Léon-Ernest Drivier (22 October 1878, Grenoble – 8 January 1951, Paris), was a French illustrator and sculptor.

==Biography==
He entered the École des Beaux-Arts, then worked from 1907 in the studio of Auguste Rodin. He was a friend of the sculptors Auguste de Niederhausern, Gaston Schnegg, Jane Poupelet and Antoine Bourdelle, among others.
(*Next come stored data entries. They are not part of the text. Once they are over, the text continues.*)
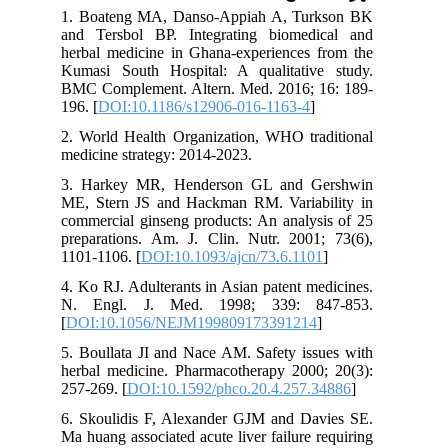
1. Boateng MA, Danso-Appiah A, Turkson BK
and Tersbol BP. Integrating biomedical and
herbal medicine in Ghana-experiences from the
Kumasi South Hospital: A qualitative study.
BMC Complement. Altern. Med. 2016; 16: 189-
196. [
DOI:10.1186/s12906-016-1163-4
]
2. World Health Organization, WHO traditional
medicine strategy: 2014-2023.
3. Harkey MR, Henderson GL and Gershwin
ME, Stern JS and Hackman RM. Variability in
commercial ginseng products: An analysis of 25
preparations. Am. J. Clin. Nutr. 2001; 73(6),
1101-1106. [
DOI:10.1093/ajcn/73.6.1101
]
4. Ko RJ. Adulterants in Asian patent medicines.
N. Engl. J. Med. 1998; 339: 847-853.
[
DOI:10.1056/NEJM199809173391214
]
5. Boullata JI and Nace AM. Safety issues with
herbal medicine. Pharmacotherapy 2000; 20(3):
257-269. [
DOI:10.1592/phco.20.4.257.34886
]
6. Skoulidis F, Alexander GJM and Davies SE.
Ma huang associated acute liver failure requiring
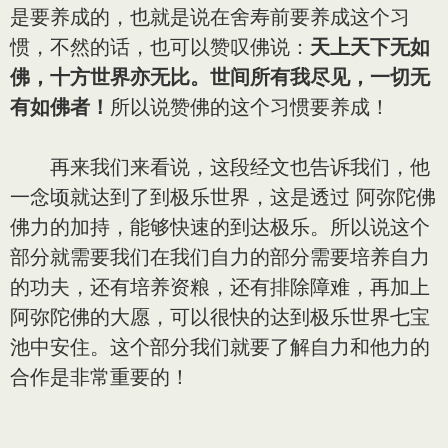
是要养成的，也就是说在舍寿前要养成这个习
惯，不然的话，也可以赞叹佛说：
天上天下无如
佛，十方世界亦无比。世间所有我尽见，一切无
有如佛者！
所以说赞佛的这个习惯要养成！
再来我们来看说，这段经文也告诉我们，他
一念顷就达到了到极乐世界，这是透过 阿弥陀佛
佛力的加持，能够快速的到达极乐。所以说这个
部分就需要我们在我们自力的部分需要培养自力
的功夫，还有培养资粮，还有排除障难，再加上
阿弥陀佛的大愿，可以很快的达到极乐世界七宝
池中安住。这个部分我们就要了解自力和他力的
合作是非常重要的！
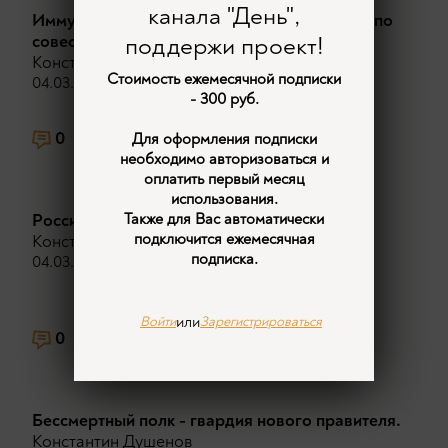
канала "День",
Иммунитет человека к соблазну, или выбор по
совести.
поддержи проект!
Константин Душенов
Стоимость ежемесячной подписки
04.03.2026
- 300 руб.
0
276
Для оформления подписки
необходимо авторизоваться и
оплатить первый месяц
использования.
Россия возвращает свою историю.
Также для Вас автоматически
подключится ежемесячная
Константин Душенов
подписка.
04.03.2026
или
Войти
Зарегистрироваться
0
324
Бессмертный полк - гвардия нового правителя.
Константин Душенов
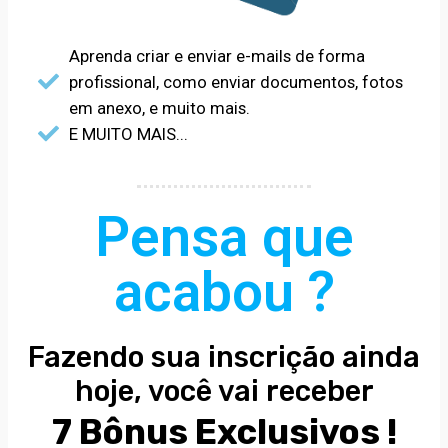
Aprenda criar e enviar e-mails de forma
profissional, como enviar documentos, fotos
em anexo, e muito mais.
E MUITO MAIS...
Pensa que
acabou ?
Fazendo sua inscrição ainda
hoje, você vai receber
7 Bônus Exclusivos !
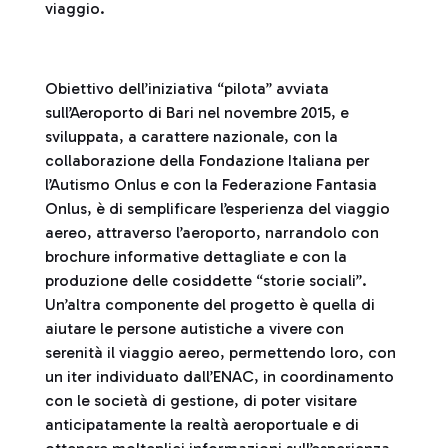
viaggio.
Obiettivo dell’iniziativa “pilota” avviata
sull’Aeroporto di Bari nel novembre 2015, e
sviluppata, a carattere nazionale, con la
collaborazione della Fondazione Italiana per
l’Autismo Onlus e con la Federazione Fantasia
Onlus, è di semplificare l’esperienza del viaggio
aereo, attraverso l’aeroporto, narrandolo con
brochure informative dettagliate e con la
produzione delle cosiddette “storie sociali”.
Un’altra componente del progetto è quella di
aiutare le persone autistiche a vivere con
serenità il viaggio aereo, permettendo loro, con
un iter individuato dall’ENAC, in coordinamento
con le società di gestione, di poter visitare
anticipatamente la realtà aeroportuale e di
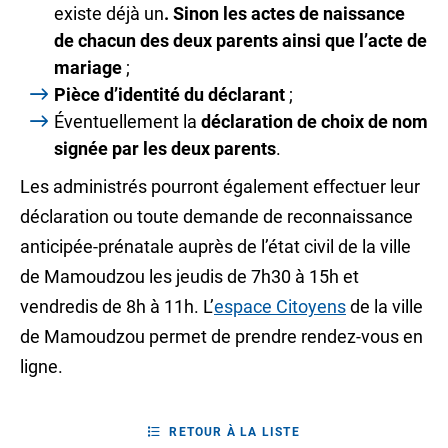
existe déjà un
. Sinon les actes de naissance
de chacun des deux parents ainsi que l’acte de
mariage
;
Pièce d’identité du déclarant
;
Éventuellement la
déclaration de choix de nom
signée par les deux parents
.
Les administrés pourront également effectuer leur
déclaration ou toute demande de reconnaissance
anticipée-prénatale auprès de l’état civil de la ville
de Mamoudzou les jeudis de 7h30 à 15h et
vendredis de 8h à 11h. L’
espace Citoyens
de la ville
de Mamoudzou permet de prendre rendez-vous en
ligne.
RETOUR À LA LISTE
In 1918, he made a bust of France official winner. His first time was akin to neo-romanticism, and then came close to neo-classicism of Charles Despiau. He was elected a member of the Académie des Beaux-Arts in 1943.

==Main works==
- La France apportant la paix et la prospérité aux colonies: a ten-meter gilded bronze statue, representing the warrior Athena with a spear, overlooking a pond at several levels, Porte Dorée in Paris. This statue was placed there for its proximity to the Museum of Colonial opened in 1931 for the International Colonial Exhibition.
- Les Muses and La Joie de vivre, made to the Jardins du Trocadéro for the 1937 Exposition Universelle.
- The Monument aux morts de Strasbourg on Place de la République, inaugurated in 1936 by French President Albert Lebrun. This is one of the few monuments dedicated to the dead pacifists of France.